Who is the Timbisha Shoshone Tribe?
The Timbisha Shoshone Tribe consists of close to 300 tribal members, 30 to 35 of whom reside in the Timbisha Indian Village. The General Council is the governing body of the tribe, which consists of all tribal members age 16 years of age and older. The General Council elects a Tribal Council every two years. The council has five seats: Chairperson, Vice-Chair, Secretary/Treasurer and two additional members.
The people of the Timbisha Shoshone Tribe were formerly known as the Panamint Shoshone Indians of Death Valley. The Panamint Shoshones were best known for their fine basket making skills. Baskets had many uses, such as for boiling water, trapping birds and carrying food.
The Panamint Shoshones would move from the valley floor into the mountains during the summer months, then return for the winter. Traditional brush homes were easy to construct. The Timbisha Indian Village was created in 1936. Nine adobe homes, a trading post and wash house were built. This helped to bring about the end of the Shoshone traditional way of existence.

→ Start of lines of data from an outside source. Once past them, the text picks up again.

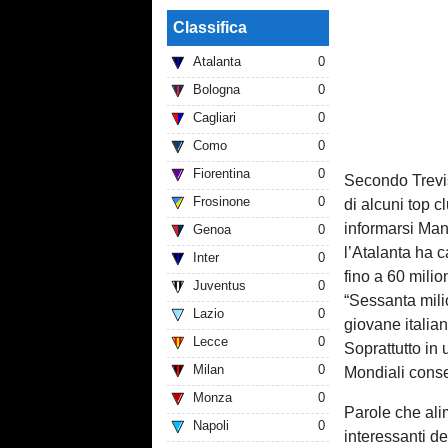
Classifica
Atalanta
0
Bologna
0
Cagliari
0
Como
0
Fiorentina
0
Secondo Trevis
Frosinone
0
di alcuni top c
informarsi Man
Genoa
0
l’Atalanta ha c
Inter
0
fino a 60 milio
Juventus
0
“Sessanta milio
Lazio
0
giovane italia
Lecce
0
Soprattutto in 
Milan
0
Mondiali conse
Monza
0
Parole che alim
Napoli
0
interessanti de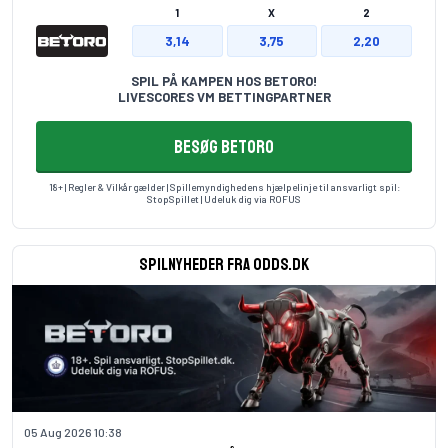
1
X
2
3,14
3,75
2,20
SPIL PÅ KAMPEN HOS BETORO!
LIVESCORES VM BETTINGPARTNER
BESØG BETORO
18+ | Regler & Vilkår gælder | Spillemyndighedens hjælpelinje til ansvarligt spil:
StopSpillet
| Udeluk dig via
ROFUS
Spilnyheder fra odds.dk
05 Aug 2026 10:38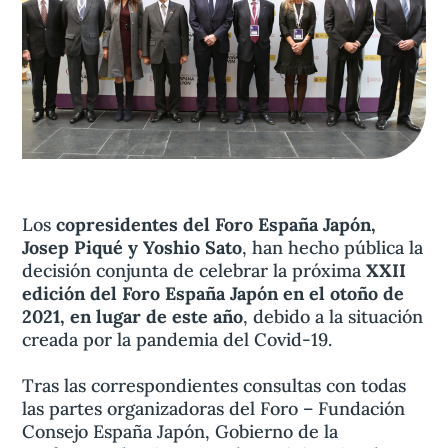
Aviso legal
olítica de privacidad
Contacta
Los
copresidentes del Foro España Japón,
Josep Piqué y Yoshio Sato
, han hecho pública la
decisión conjunta de celebrar la próxima
XXII
edición del Foro España Japón en el otoño de
2021, en lugar de este año
, debido a la situación
creada por la pandemia del Covid-19.
Tras las correspondientes consultas con todas
las partes organizadoras del Foro – Fundación
Consejo España Japón, Gobierno de la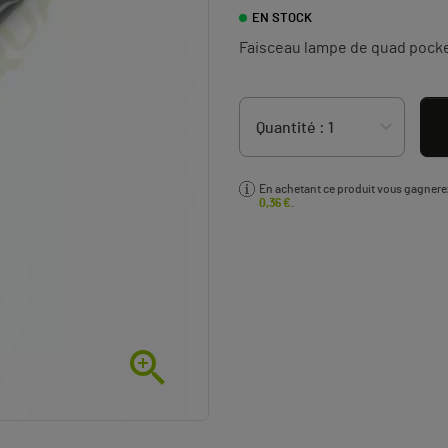
EN STOCK
Faisceau lampe de quad pocke
En achetant ce produit vous gagner
0,36 €
.
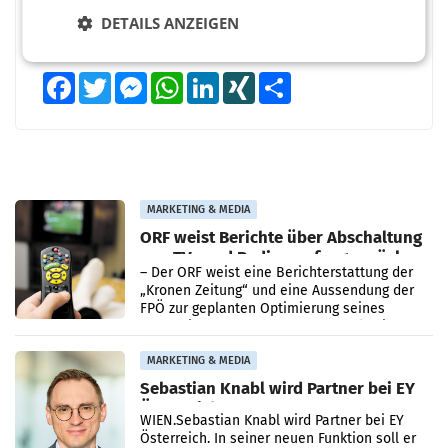
DETAILS ANZEIGEN
Facebook
Twitter
Messenger
WhatsApp
LinkedIn
XING
Teilen
MARKETING & MEDIA
ORF weist Berichte über Abschaltung
von TV- und Radioempfang zurück
– Der ORF weist eine Berichterstattung der
„Kronen Zeitung“ und eine Aussendung der
FPÖ zur geplanten Optimierung seines
terrestrischen Sendernetzes zurück. Die
Darstellung,
MARKETING & MEDIA
Sebastian Knabl wird Partner bei EY
Österreich
WIEN.Sebastian Knabl wird Partner bei EY
Österreich. In seiner neuen Funktion soll er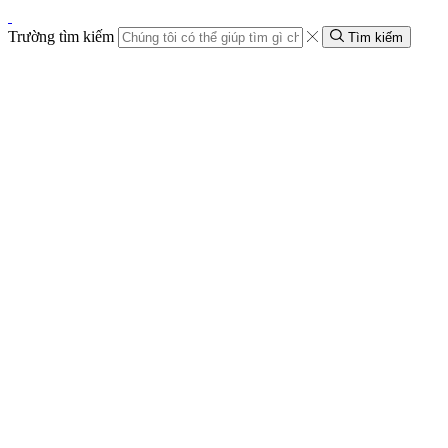
Trường tìm kiếm
Tìm kiếm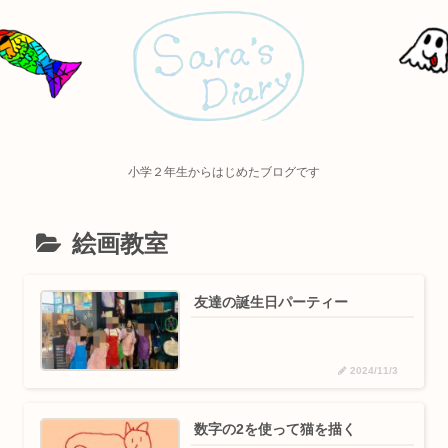
小学２年生からはじめたブログです
絵画教室
友達の誕生日パーティー￼
2024/11/3
数字の2を使って猫を描く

Although the tribe received federal recognition in 1983, it did not receive a land base. The Death Valley National Monument was expanded in 1994 when it became Death Valley National Park due to the California Desert Protection Act. Fortunately, the tribe was successful in getting an amendment added to the act. Section 705 (b) ordered the Secretary of the Interior to work with the tribe and other relevant agencies to identify lands suitable for a reservation for the tribe; lands both with in and outside the park.
The Timbisha Homeland Act
Seven years after the passage of the California Desert Protection Act on November 1, 2001, the Timbisha Homeland Act was signed into law. This bill authorized the Secretary of Interior to take into trust over 7,000 acres of land for the tribe.